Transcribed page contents
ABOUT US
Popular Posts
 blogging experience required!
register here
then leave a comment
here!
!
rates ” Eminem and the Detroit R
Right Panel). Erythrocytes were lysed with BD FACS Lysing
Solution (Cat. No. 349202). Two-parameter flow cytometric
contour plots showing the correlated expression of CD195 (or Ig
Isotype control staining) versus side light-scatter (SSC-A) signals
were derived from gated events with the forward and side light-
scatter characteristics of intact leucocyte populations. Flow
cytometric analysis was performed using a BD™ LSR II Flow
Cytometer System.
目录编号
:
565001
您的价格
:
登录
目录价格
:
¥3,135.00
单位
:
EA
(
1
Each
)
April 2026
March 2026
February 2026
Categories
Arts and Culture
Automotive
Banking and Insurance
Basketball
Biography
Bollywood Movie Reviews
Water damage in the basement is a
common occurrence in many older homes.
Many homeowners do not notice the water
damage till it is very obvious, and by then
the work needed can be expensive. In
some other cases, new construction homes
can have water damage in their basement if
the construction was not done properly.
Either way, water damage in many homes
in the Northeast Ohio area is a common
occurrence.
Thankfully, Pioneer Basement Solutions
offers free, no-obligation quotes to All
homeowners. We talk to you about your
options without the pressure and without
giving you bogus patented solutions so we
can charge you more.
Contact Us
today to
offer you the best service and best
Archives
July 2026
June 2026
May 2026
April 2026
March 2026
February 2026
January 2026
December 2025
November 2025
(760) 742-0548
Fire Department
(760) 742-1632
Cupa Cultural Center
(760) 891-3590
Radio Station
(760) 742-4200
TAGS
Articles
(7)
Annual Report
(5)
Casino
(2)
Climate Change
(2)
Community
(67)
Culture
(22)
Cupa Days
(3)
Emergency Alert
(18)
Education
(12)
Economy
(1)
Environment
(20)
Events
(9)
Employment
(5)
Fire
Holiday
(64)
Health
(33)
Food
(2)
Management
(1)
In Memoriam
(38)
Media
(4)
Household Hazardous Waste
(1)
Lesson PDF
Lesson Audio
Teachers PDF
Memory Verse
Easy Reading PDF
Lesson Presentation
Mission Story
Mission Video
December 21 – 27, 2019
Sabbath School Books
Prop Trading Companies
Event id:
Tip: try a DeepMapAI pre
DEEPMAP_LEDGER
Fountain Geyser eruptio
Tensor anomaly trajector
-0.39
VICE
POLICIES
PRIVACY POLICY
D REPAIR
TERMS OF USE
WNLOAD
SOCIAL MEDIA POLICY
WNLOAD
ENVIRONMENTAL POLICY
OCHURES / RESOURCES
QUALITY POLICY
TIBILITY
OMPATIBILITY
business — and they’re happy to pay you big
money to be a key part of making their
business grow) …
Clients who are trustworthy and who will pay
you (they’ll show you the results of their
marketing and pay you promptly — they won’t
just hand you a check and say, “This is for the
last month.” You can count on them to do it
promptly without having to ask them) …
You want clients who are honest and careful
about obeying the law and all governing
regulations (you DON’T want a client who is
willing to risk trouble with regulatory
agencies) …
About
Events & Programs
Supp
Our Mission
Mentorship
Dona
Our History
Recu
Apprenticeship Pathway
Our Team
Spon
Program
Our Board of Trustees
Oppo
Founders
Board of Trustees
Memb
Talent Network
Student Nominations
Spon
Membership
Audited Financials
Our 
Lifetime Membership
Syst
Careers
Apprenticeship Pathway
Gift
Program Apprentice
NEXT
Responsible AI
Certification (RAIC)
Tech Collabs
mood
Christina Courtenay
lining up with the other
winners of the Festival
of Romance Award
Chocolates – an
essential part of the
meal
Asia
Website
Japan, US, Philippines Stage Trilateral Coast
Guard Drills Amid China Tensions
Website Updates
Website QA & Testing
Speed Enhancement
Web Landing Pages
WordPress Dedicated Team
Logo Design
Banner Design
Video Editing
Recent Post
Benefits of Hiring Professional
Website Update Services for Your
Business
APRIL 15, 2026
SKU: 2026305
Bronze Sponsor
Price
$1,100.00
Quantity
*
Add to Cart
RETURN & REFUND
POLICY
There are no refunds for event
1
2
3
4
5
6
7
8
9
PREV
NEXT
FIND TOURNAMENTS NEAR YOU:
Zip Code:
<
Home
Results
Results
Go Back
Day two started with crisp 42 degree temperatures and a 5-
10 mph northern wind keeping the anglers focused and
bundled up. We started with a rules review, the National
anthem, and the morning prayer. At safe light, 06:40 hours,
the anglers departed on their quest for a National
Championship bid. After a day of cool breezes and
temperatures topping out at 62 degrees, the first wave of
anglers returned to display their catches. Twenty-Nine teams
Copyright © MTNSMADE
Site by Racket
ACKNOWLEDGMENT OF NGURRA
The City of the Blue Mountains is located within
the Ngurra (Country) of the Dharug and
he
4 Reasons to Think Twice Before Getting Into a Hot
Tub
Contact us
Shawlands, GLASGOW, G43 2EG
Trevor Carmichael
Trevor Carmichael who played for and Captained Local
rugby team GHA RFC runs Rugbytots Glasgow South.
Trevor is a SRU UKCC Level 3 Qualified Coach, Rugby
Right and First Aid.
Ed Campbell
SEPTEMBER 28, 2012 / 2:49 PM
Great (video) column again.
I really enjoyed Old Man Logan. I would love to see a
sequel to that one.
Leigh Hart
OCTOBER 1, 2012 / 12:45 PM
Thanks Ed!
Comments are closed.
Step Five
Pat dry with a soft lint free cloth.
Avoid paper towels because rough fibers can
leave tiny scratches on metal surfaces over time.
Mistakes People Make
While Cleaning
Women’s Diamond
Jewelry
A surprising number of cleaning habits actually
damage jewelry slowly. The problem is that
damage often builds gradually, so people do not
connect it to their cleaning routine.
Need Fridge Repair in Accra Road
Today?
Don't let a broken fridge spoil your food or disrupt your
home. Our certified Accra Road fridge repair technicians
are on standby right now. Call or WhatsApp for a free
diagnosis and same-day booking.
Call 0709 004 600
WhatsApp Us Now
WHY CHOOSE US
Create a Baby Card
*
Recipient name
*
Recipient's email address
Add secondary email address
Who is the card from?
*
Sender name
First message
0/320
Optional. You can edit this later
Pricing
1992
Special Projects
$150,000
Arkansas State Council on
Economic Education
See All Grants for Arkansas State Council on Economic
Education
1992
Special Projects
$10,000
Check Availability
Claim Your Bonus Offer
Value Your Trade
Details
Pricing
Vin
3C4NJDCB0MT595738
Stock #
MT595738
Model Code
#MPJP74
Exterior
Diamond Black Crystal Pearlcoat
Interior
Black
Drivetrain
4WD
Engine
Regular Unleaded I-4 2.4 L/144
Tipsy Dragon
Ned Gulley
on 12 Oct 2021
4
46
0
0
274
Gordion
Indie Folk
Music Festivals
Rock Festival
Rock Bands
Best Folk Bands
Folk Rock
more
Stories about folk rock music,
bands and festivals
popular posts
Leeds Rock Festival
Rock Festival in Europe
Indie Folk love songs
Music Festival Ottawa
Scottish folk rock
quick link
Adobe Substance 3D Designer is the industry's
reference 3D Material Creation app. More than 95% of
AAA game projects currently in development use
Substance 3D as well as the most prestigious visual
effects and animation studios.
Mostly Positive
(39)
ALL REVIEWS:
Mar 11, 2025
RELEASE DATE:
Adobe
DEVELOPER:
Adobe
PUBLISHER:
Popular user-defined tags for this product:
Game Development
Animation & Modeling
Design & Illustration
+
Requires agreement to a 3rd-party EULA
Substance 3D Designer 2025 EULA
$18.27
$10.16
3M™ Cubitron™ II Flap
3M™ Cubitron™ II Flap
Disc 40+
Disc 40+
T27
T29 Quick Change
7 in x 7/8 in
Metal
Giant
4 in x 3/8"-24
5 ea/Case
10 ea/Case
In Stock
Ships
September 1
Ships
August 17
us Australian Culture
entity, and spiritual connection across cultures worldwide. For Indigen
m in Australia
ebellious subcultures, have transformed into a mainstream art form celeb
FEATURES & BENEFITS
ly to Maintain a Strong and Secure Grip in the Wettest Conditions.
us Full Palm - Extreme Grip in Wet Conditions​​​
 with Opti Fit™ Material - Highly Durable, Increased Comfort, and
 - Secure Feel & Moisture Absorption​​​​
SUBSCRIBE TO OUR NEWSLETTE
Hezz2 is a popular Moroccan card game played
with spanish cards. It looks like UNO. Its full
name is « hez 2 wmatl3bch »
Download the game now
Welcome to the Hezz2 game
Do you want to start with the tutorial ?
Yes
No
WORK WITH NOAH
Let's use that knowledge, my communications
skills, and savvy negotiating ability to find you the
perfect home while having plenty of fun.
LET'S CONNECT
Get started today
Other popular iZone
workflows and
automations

### Aim of the exercise
Answer with the exact lines running from the one that contains "ebellious subcultures, have" through the last line of the data. Include no other line.

### The answer
ebellious subcultures, have transformed into a mainstream art form celeb
FEATURES & BENEFITS
ly to Maintain a Strong and Secure Grip in the Wettest Conditions.
us Full Palm - Extreme Grip in Wet Conditions​​​
 with Opti Fit™ Material - Highly Durable, Increased Comfort, and
 - Secure Feel & Moisture Absorption​​​​
SUBSCRIBE TO OUR NEWSLETTE
Hezz2 is a popular Moroccan card game played
with spanish cards. It looks like UNO. Its full
name is « hez 2 wmatl3bch »
Download the game now
Welcome to the Hezz2 game
Do you want to start with the tutorial ?
Yes
No
WORK WITH NOAH
Let's use that knowledge, my communications
skills, and savvy negotiating ability to find you the
perfect home while having plenty of fun.
LET'S CONNECT
Get started today
Other popular iZone
workflows and
automations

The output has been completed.